Maze-walking generally stands in stark contrast to this seemingly-closely related labyrinthine activity. For most people, to say that maze-walking is less soothing than labyrinth walking is an under-statement: instead of a growing sense of calm and mental stillness, you get a rising sense of panic and an increase in muttering. When going through a bunch of outdoor mazes a short while ago (right here!) I tried out a suggestion that Marcus du Sautoy casually mentioned in "The Story of Maths" (I think it was in the last episode): if you walk through the maze ensuring that your right hand is always touching a wall, you are sure to complete it (if there is a way to do so). It turns out that this is actually the standard algorithm for traversing a maze (it's in wikipedia, innit?)
The technique worked well, but the kids were a bit disappointed. When you say you have a method of solving a maze, those not used to the ways of math or computer science assume that it will somehow magically allow you to proceed by the shortest route through the maze avoiding every dead-end.

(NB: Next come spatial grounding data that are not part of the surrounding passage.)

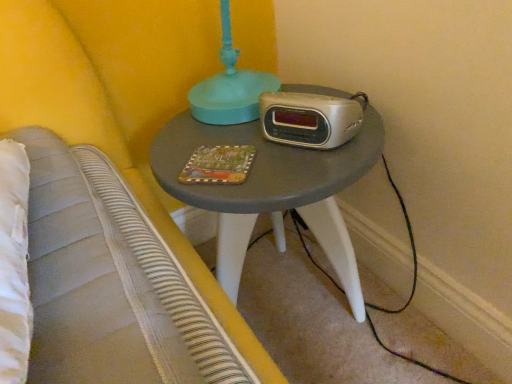 Find the location of `vacant space behind matte painted wood book at center`. vacant space behind matte painted wood book at center is located at coordinates (210, 127). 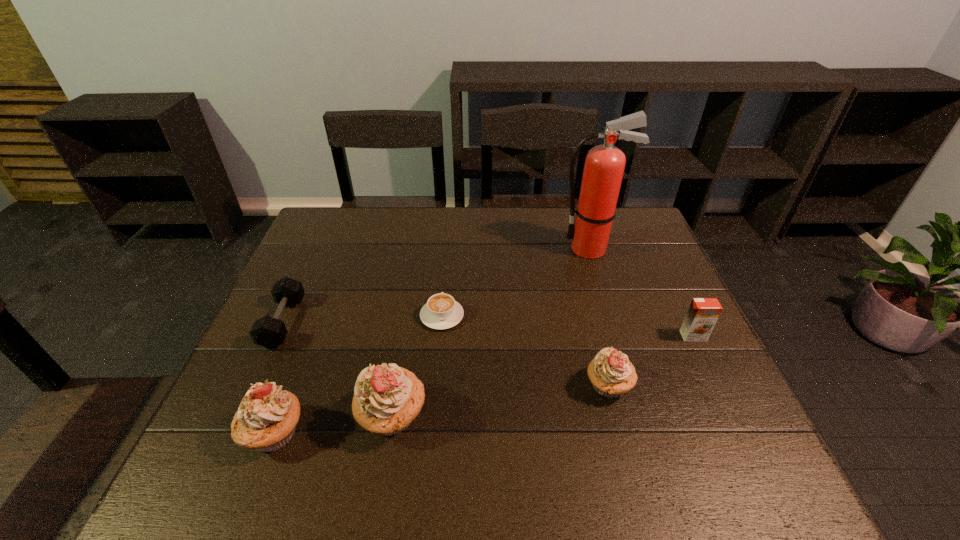 This screenshot has width=960, height=540. In order to click on the leftmost cupcake in this screenshot , I will do `click(266, 419)`.

Find the location of a particular element. This screenshot has width=960, height=540. the second shortest cupcake is located at coordinates (266, 419).

Find the location of `the second cupcake from left to right`. the second cupcake from left to right is located at coordinates point(387,398).

Identify the location of the shortest cupcake. The width and height of the screenshot is (960, 540). pyautogui.click(x=611, y=373).

Image resolution: width=960 pixels, height=540 pixels. I want to click on the tallest object, so click(604, 165).

You are a GUI agent. You are given a task and a screenshot of the screen. Output one action in this format:
    pyautogui.click(x=<x>, y=<y>)
    Task: Click on the farthest object
    The image size is (960, 540).
    Given the screenshot: What is the action you would take?
    pyautogui.click(x=604, y=165)

Locate an element on the screen. orange juice is located at coordinates click(703, 313).

Locate an element on the screen. The image size is (960, 540). dumbbell is located at coordinates (270, 332).

I want to click on cappuccino, so 441,311.

Identify the location of vacant space situated 0.070m on the back of the third tallest object. (295, 379). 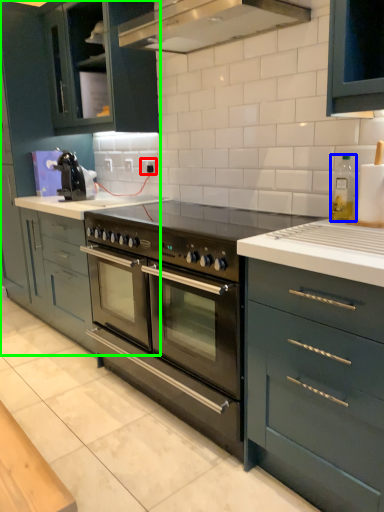 Question: Estimate the real-world distances between objects in this image. Which object is farther from electric outlet (highlighted by a red box), appliance (highlighted by a blue box) or cabinetry (highlighted by a green box)?

Choices:
 (A) appliance
 (B) cabinetry

Answer: (A) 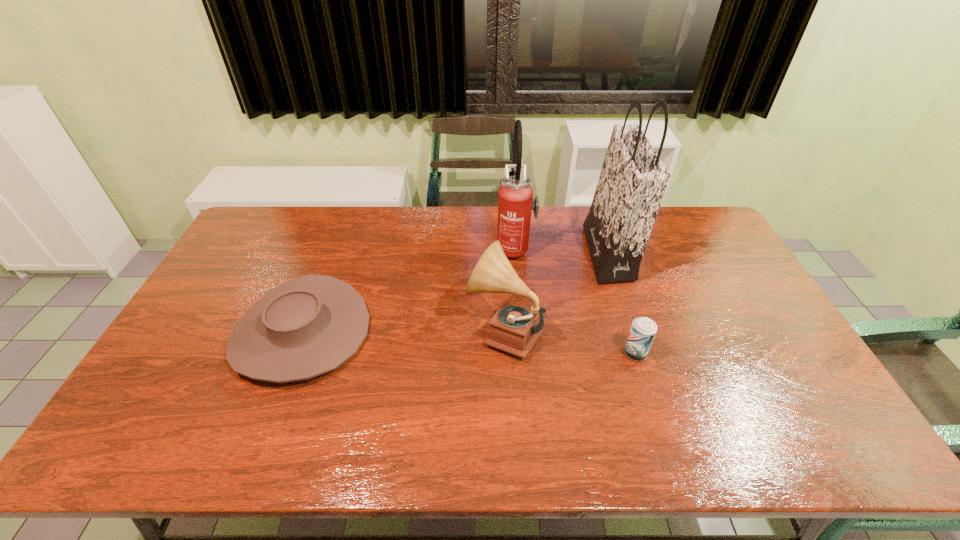 Identify the location of shopping bag. The image size is (960, 540). (633, 179).

I want to click on the second tallest object, so click(515, 196).

This screenshot has width=960, height=540. Find the location of `the third shortest object`. the third shortest object is located at coordinates (514, 329).

I want to click on beer can, so click(x=643, y=330).

Image resolution: width=960 pixels, height=540 pixels. I want to click on the leftmost object, so click(308, 326).

Image resolution: width=960 pixels, height=540 pixels. What are the coordinates of `cowboy hat` in the screenshot? It's located at (308, 326).

Locate an element on the screen. blank area located on the front of the shopping bag with the design is located at coordinates (482, 253).

Image resolution: width=960 pixels, height=540 pixels. I want to click on vacant region located 0.310m on the front of the shopping bag with the design, so click(x=499, y=253).

Identify the location of vacant area located 0.190m on the front of the shopping bag with the design. (534, 253).

Where is `vacant space located 0.060m at the nozzle of the second tallest object`? The width and height of the screenshot is (960, 540). vacant space located 0.060m at the nozzle of the second tallest object is located at coordinates (479, 248). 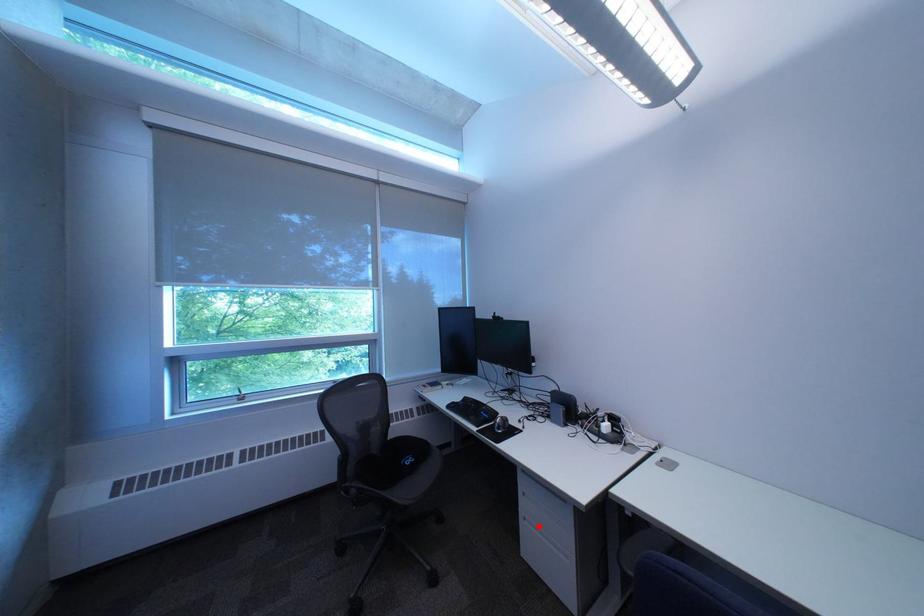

Instead, the right hand rule will lead you into every dead-end in your path, but following it ensures that eventually you worm your way out, and that you do not get lost second-guessing yourself (sounds like your typical computational approach). Following a rule to get through the maze transforms it into a labyrinth - you know that you will reach your goal and you can allow yourself to become lost in the process. Maze-walking in this way provides an example of how being mindful of the opportunities to apply algorithms allows you to become calm and meditative in even the most stress-inducing situations.
On a related note, a nice mathy way to draw a simple labyrinth is to start with a series of concentric circles. Draw a line segment from the innermost circle to a point on the outermost circle, such that the segment is tangent to the innermost circle. Then break each circle on alternate sides of the line segment to form a path.